Markin mentioned in his “introduction” that Joanne was smart, check, pretty, check, had a winning smile, check, and was, as he put it and rightly so I think, universally kind out her religiously-derived social sense, check. What she was not, at least for a long time, was very interested in one Francis Xavier Riley and his cohorts, amigos, and “faux” beat aficionados. She had moved into the neighborhood, neighborhood in the widest sense because no way did she live near my cold-water flats district or Markin’s cottage-like (to be kind) dwelling on the wrong side of the tracks, in sixth grade but went to Adamsville Central Elementary School and so I did not pick up her scent until middle school, the first day of middle school, no, the first hour of middle school, jesus, no, the first minute. Sure she had all the checked things above but she also carried herself, her twelve year old self, in a very intriguing way and so I took a note, literally, took a note on her. But for a while nada, nothing, nowhere and partly because that intriguing carriage included what to me, shanty boy me, was that lace curtain Catholic by the rules thing despite smarts, pretties, winsome smile, and kindliness I thought no way.

No way one Francis Xavier Riley was going to get involved with that scene, not with that frail, no way I said, did you hear me? Truth. Once I started to have a first little success with my girl-directed be-bop pitter-patter Joanne kind of went off the radar even though I saw her every day in class, every day. Truth again. I had no angle on this girl, no angle at all. See the other less bright girls kind of got caught up in the sunglasses, be-bop words, long-gone daddy, rock ‘n’ roll, heartthrob thing. And I loved that, loved the idea that I could be the max daddy king of that scene with a few breaks. So it was not until a couple of real frailly frails came round my table, good-looking girls, maybe not beautiful, not twelve year old beautiful anyway, but smart enough, whimsical enough, and daredevil enough that I noticed Joanne starting to pay attention in my direction. You know that look, that look a guy twelve or twelve hundred is ready to leap off bridges for, and as Markin mentioned before, gladly. Well, if someone is giving old Francis Xavier Riley the look well what is he going to do but look back, right?

This went on for a while, as such things do. But you can't depend on the after-effects of "the look" to determine your whole twelve-year old life so what you need, and need badly is intelligence.
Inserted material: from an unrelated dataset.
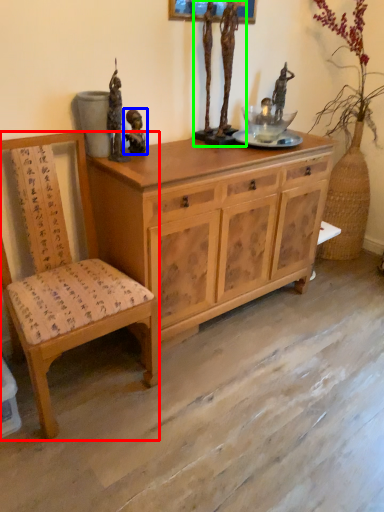 Question: Which is farther away from chair (highlighted by a red box)? person (highlighted by a blue box) or sculpture (highlighted by a green box)?

Choices:
 (A) person
 (B) sculpture

Answer: (B)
Any king of the hill, any poor boy, boondocks, third-rate king, hell, any king of the pizza parlor night (in-waiting at that point) needs all kinds of intelligence from whatever source. In this case it was like manna from heaven as my younger sister, Catherine Anne (not Kathy Anne, not Kate, straight Catherine Anne with no bluster nicknames like with my older brothers Tommy and Timmy), was friendly with Joanne's younger sister, Mary Margaret (there are more Marys with various middle names, more Elizabeths, ditto with middle names, and more Catherines, with or without Annes, in this early 1960s Irish working class neighborhood than you can shake a stick at but that is another story, a Markin sociology of the neighborhood story for another time, I am sure) over at North Adamsville Elementary School. This intelligence was gold because it seems that beyond that "look," that jump off the bridge look that I just mentioned, Joanne liked me. But wait a minute no teen saga can just end like that, a story goes with it. See, Joanne was put off by my devil-make-care-attitude which seemed to her, pious girl that she was, kind of sacrilegious, but on the other hand she liked the cool midnight blessed sunglasses. Yah, women.

Let me get back to that pious part for a minute because it will explain lots of things, lots of things that even Markin didn't get. Like when Joanne and I would later have our "misunderstandings" and break-ups which is usually when I looked around for another girl. Not the slanderous way Markin made it seem like I was 24/7 on the hunt even when Joanne and I were in our glory days. See, and here is where the intelligence from Mary Margaret (hereafter, Moe, which is a reasonable nickname and she liked it as well) was invaluable, although if I thought about it I should have after hearing the gist of it ran, ran like hell to Africa or some place like that. See, even worst that in mother Maude's household the religion, the hard core Roman Catholic religion, the more Roman than the Romans religion, its superstitions, its dogmas, and its graces were pervasive via Joanne's mother (Doris). And while mother Maude, and to a lesser extent mother Arlene (Markin's mother), bore down, and bore down hard, with their religious tyrannies toward us boys the girls took the serious brunt of the damage to their fragile psyches. No question.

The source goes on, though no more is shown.